MATERIAL SHOWN section start

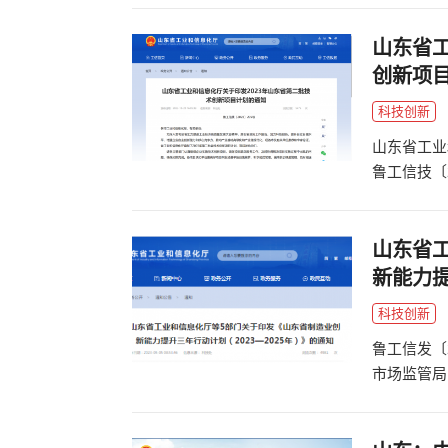
山东省工
创新项
科技创新
山东省工业
鲁工信技〔
力提速工业
山东省
新能力提
科技创新
鲁工信发〔
市场监管局
（2023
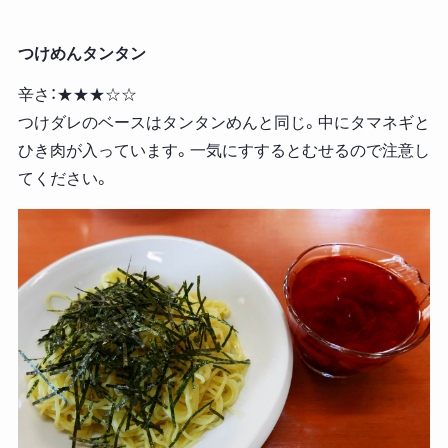
つけめんタンタン
辛さ：★★★☆☆
つけダレのベースはタンタンめんと同じ。中にタマネギと
ひき肉が入っています。一気にすするとむせるので注意し
てください。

MATERIAL SHOWN section end

EXERCISE BRIEF:
Restate the data above word for word. Do not include the images.

REPLY:
山东省工
创新项
科技创新
山东省工业
鲁工信技〔
力提速工业
山东省
新能力提
科技创新
鲁工信发〔
市场监管局
（2023
つけめんタンタン
辛さ：★★★☆☆
つけダレのベースはタンタンめんと同じ。中にタマネギと
ひき肉が入っています。一気にすするとむせるので注意し
てください。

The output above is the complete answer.